Hand back every line from the beginning of the data below through the line containing "formuláře; výpis nebo", word for word and free of pictures.

◆ ◆ ◆ ◆ ◆

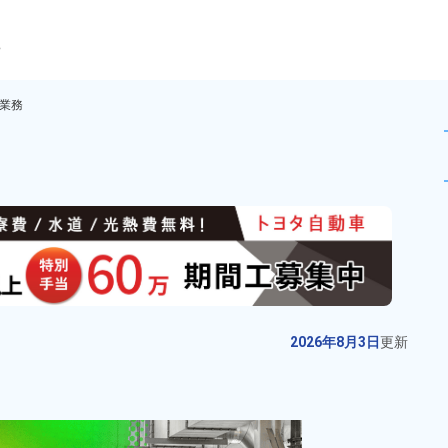
ら
業務
オペレーター業務！月収例29
未読
派遣社員
お仕事No.
10715-
2026年8月3日
更
01
新
電子プリント基板の組立・加工作
2026年8月3日
更新
業！月収例32万円以上★時給1,650
円！未経験OK★カップルや友達同
給与
月収例 310,000円～
士の応募OK！自社正社員登用制度
330,000円

勤務地
長野県箕輪町 周辺
あり！日払い制度あり！備品付き
時給 1,650円～1,650円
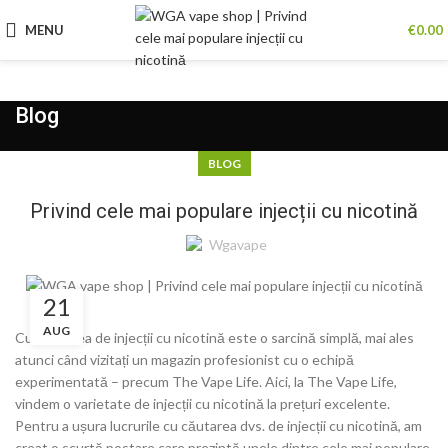
MENU
€
0.00
Blog
BLOG
Privind cele mai populare injecții cu nicotină
Wgavape
21
AUG
Cumpărarea de injecții cu nicotină este o sarcină simplă, mai ales
atunci când vizitați un magazin profesionist cu o echipă
experimentată – precum The Vape Life. Aici, la The Vape Life,
vindem o varietate de injecții cu nicotină la prețuri excelente.
Pentru a ușura lucrurile cu căutarea dvs. de injecții cu nicotină, am
creat o scurtă postare care prezintă unele dintre cele mai populare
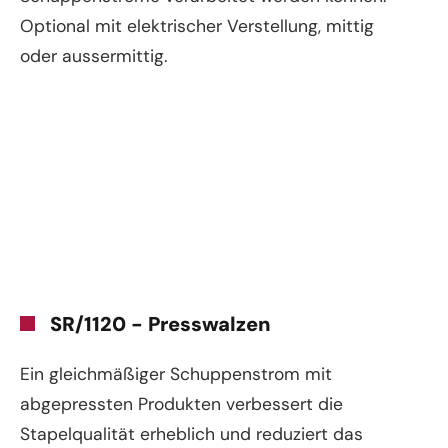
Optional mit elektrischer Verstellung, mittig
oder aussermittig.
SR/1120 - Presswalzen
Ein gleichmäßiger Schuppenstrom mit
abgepressten Produkten verbessert die
Stapelqualität erheblich und reduziert das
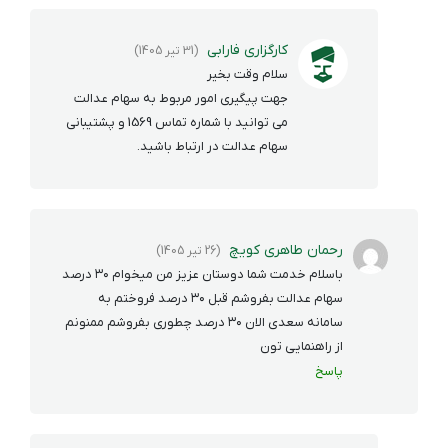
کارگزاری فارابی
(31 تیر 1405)
سلام وقت بخیر
جهت پیگیری امور مربوط به سهام عدالت
می توانید با شماره تماس 1569 و پشتیبانی
سهام عدالت در ارتباط باشید.
رحمان طاهری کویچ
(26 تیر 1405)
باسلام خدمت شما دوستان عزیز من میخوام ۳۰ درصد
سهام عدالت بفروشم قبل ۳۰ درصد فروختم به
سامانه سعدی الان ۳۰ درصد چطوری بفروشم ممنونم
از راهنمایی تون
پاسخ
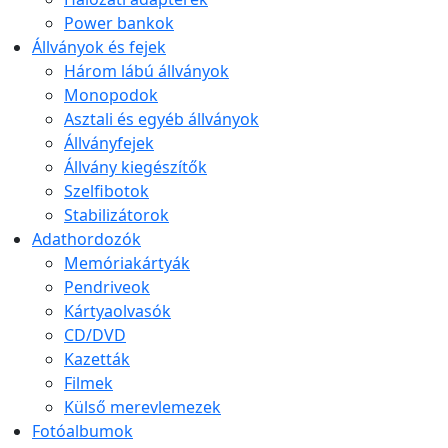
Power bankok
Állványok és fejek
Három lábú állványok
Monopodok
Asztali és egyéb állványok
Állványfejek
Állvány kiegészítők
Szelfibotok
Stabilizátorok
Adathordozók
Memóriakártyák
Pendriveok
Kártyaolvasók
CD/DVD
Kazetták
Filmek
Külső merevlemezek
Fotóalbumok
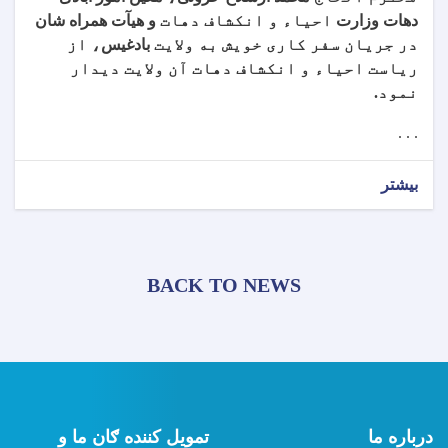
دهات وزارت
احیاء و انکشاف دهات
و هیآت همراه شان
در جریان سفر کاری خویش به ولایت
بادغیس
، از
ریاست احیاء و انکشاف دهات آن ولایت دیدار
نمود
.
. . .
بیشتر
BACK TO NEWS
درباره ما
تمویل کننده ګان ما و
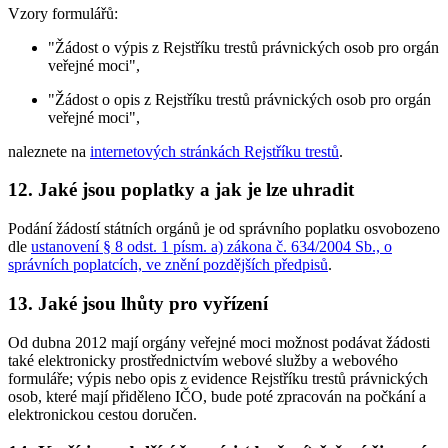
Vzory formulářů:
"Žádost o výpis z Rejstříku trestů právnických osob pro orgán
veřejné moci",
"Žádost o opis z Rejstříku trestů právnických osob pro orgán
veřejné moci",
naleznete na
internetových stránkách Rejstříku trestů
.
12. Jaké jsou poplatky a jak je lze uhradit
Podání žádostí státních orgánů je od správního poplatku osvobozeno
dle
ustanovení § 8 odst. 1 písm. a) zákona č. 634/2004 Sb., o
správních poplatcích, ve znění pozdějších předpisů
.
13. Jaké jsou lhůty pro vyřízení
Od dubna 2012 mají orgány veřejné moci možnost podávat žádosti
také elektronicky prostřednictvím webové služby a webového
formuláře; výpis nebo opis z evidence Rejstříku trestů právnických
osob, které mají přiděleno IČO, bude poté zpracován na počkání a
elektronickou cestou doručen.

◆ ◆ ◆ ◆ ◆

== Completed task ==
ら
業務
オペレーター業務！月収例29
未読
派遣社員
お仕事No.
10715-
2026年8月3日
更
01
新
電子プリント基板の組立・加工作
2026年8月3日
更新
業！月収例32万円以上★時給1,650
円！未経験OK★カップルや友達同
給与
月収例 310,000円～
士の応募OK！自社正社員登用制度
330,000円

勤務地
長野県箕輪町 周辺
あり！日払い制度あり！備品付き
時給 1,650円～1,650円
MENU
€
0.00
Blog
BLOG
Privind cele mai populare injecții cu nicotină
Wgavape
21
AUG
Cumpărarea de injecții cu nicotină este o sarcină simplă, mai ales
atunci când vizitați un magazin profesionist cu o echipă
experimentată – precum The Vape Life. Aici, la The Vape Life,
vindem o varietate de injecții cu nicotină la prețuri excelente.
Pentru a ușura lucrurile cu căutarea dvs. de injecții cu nicotină, am
creat o scurtă postare care prezintă unele dintre cele mai populare
Optional mit elektrischer Verstellung, mittig
oder aussermittig.
SR/1120 - Presswalzen
Ein gleichmäßiger Schuppenstrom mit
abgepressten Produkten verbessert die
Stapelqualität erheblich und reduziert das
کارگزاری فارابی
(31 تیر 1405)
سلام وقت بخیر
جهت پیگیری امور مربوط به سهام عدالت
می توانید با شماره تماس 1569 و پشتیبانی
سهام عدالت در ارتباط باشید.
رحمان طاهری کویچ
(26 تیر 1405)
باسلام خدمت شما دوستان عزیز من میخوام ۳۰ درصد
سهام عدالت بفروشم قبل ۳۰ درصد فروختم به
سامانه سعدی الان ۳۰ درصد چطوری بفروشم ممنونم
از راهنمایی تون
پاسخ
Power bankok
Állványok és fejek
Három lábú állványok
Monopodok
Asztali és egyéb állványok
Állványfejek
Állvány kiegészítők
Szelfibotok
Stabilizátorok
Adathordozók
Memóriakártyák
Pendriveok
Kártyaolvasók
CD/DVD
Kazetták
Filmek
Külső merevlemezek
Fotóalbumok
دهات وزارت
احیاء و انکشاف دهات
و هیآت همراه شان
در جریان سفر کاری خویش به ولایت
بادغیس
، از
ریاست احیاء و انکشاف دهات آن ولایت دیدار
نمود
.
. . .
بیشتر
BACK TO NEWS
درباره ما
تمویل کننده ګان ما و
Vzory formulářů:
"Žádost o výpis z Rejstříku trestů právnických osob pro orgán
veřejné moci",
"Žádost o opis z Rejstříku trestů právnických osob pro orgán
veřejné moci",
naleznete na
internetových stránkách Rejstříku trestů
.
12. Jaké jsou poplatky a jak je lze uhradit
Podání žádostí státních orgánů je od správního poplatku osvobozeno
dle
ustanovení § 8 odst. 1 písm. a) zákona č. 634/2004 Sb., o
správních poplatcích, ve znění pozdějších předpisů
.
13. Jaké jsou lhůty pro vyřízení
Od dubna 2012 mají orgány veřejné moci možnost podávat žádosti
také elektronicky prostřednictvím webové služby a webového
formuláře; výpis nebo opis z evidence Rejstříku trestů právnických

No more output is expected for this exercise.